_TASK MATERIAL_
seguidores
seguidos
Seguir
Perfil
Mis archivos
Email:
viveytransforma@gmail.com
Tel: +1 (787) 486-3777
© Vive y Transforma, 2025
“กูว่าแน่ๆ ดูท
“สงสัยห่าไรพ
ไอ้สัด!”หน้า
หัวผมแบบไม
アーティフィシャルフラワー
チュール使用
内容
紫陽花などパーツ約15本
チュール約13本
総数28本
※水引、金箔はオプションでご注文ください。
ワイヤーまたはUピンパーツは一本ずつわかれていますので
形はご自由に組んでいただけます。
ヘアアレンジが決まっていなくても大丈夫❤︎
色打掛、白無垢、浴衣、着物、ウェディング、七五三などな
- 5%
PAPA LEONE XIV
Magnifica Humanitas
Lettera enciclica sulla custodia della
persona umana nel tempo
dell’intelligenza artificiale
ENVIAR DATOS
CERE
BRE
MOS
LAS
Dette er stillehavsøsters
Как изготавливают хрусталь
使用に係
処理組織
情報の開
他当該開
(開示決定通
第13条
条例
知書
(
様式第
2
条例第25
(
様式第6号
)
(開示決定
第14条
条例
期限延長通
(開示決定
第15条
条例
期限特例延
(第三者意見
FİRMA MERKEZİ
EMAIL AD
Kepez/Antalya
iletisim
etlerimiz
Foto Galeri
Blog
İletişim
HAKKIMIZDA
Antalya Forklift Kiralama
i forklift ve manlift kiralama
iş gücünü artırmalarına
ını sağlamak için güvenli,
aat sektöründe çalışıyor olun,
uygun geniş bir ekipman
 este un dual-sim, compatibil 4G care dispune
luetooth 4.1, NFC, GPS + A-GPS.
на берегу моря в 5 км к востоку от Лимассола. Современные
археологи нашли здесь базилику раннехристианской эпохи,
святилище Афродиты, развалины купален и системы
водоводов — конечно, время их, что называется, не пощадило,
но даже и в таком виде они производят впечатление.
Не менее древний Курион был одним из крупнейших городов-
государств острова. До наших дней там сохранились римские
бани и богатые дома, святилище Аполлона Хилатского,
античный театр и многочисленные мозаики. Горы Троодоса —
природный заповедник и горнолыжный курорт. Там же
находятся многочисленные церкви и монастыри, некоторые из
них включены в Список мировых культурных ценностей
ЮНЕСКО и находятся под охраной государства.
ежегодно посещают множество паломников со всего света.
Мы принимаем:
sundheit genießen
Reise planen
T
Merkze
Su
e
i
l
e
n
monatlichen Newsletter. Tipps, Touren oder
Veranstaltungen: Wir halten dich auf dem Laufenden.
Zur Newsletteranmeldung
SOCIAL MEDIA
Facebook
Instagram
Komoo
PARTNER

_DIRECTIONS FOR THIS TASK_
Reproduce the data. Match each line exactly.

_SOLUTION TO THE EXERCISE_
seguidores
seguidos
Seguir
Perfil
Mis archivos
Email:
viveytransforma@gmail.com
Tel: +1 (787) 486-3777
© Vive y Transforma, 2025
“กูว่าแน่ๆ ดูท
“สงสัยห่าไรพ
ไอ้สัด!”หน้า
หัวผมแบบไม
アーティフィシャルフラワー
チュール使用
内容
紫陽花などパーツ約15本
チュール約13本
総数28本
※水引、金箔はオプションでご注文ください。
ワイヤーまたはUピンパーツは一本ずつわかれていますので
形はご自由に組んでいただけます。
ヘアアレンジが決まっていなくても大丈夫❤︎
色打掛、白無垢、浴衣、着物、ウェディング、七五三などな
- 5%
PAPA LEONE XIV
Magnifica Humanitas
Lettera enciclica sulla custodia della
persona umana nel tempo
dell’intelligenza artificiale
ENVIAR DATOS
CERE
BRE
MOS
LAS
Dette er stillehavsøsters
Как изготавливают хрусталь
使用に係
処理組織
情報の開
他当該開
(開示決定通
第13条
条例
知書
(
様式第
2
条例第25
(
様式第6号
)
(開示決定
第14条
条例
期限延長通
(開示決定
第15条
条例
期限特例延
(第三者意見
FİRMA MERKEZİ
EMAIL AD
Kepez/Antalya
iletisim
etlerimiz
Foto Galeri
Blog
İletişim
HAKKIMIZDA
Antalya Forklift Kiralama
i forklift ve manlift kiralama
iş gücünü artırmalarına
ını sağlamak için güvenli,
aat sektöründe çalışıyor olun,
uygun geniş bir ekipman
 este un dual-sim, compatibil 4G care dispune
luetooth 4.1, NFC, GPS + A-GPS.
на берегу моря в 5 км к востоку от Лимассола. Современные
археологи нашли здесь базилику раннехристианской эпохи,
святилище Афродиты, развалины купален и системы
водоводов — конечно, время их, что называется, не пощадило,
но даже и в таком виде они производят впечатление.
Не менее древний Курион был одним из крупнейших городов-
государств острова. До наших дней там сохранились римские
бани и богатые дома, святилище Аполлона Хилатского,
античный театр и многочисленные мозаики. Горы Троодоса —
природный заповедник и горнолыжный курорт. Там же
находятся многочисленные церкви и монастыри, некоторые из
них включены в Список мировых культурных ценностей
ЮНЕСКО и находятся под охраной государства.
ежегодно посещают множество паломников со всего света.
Мы принимаем:
sundheit genießen
Reise planen
T
Merkze
Su
e
i
l
e
n
monatlichen Newsletter. Tipps, Touren oder
Veranstaltungen: Wir halten dich auf dem Laufenden.
Zur Newsletteranmeldung
SOCIAL MEDIA
Facebook
Instagram
Komoo
PARTNER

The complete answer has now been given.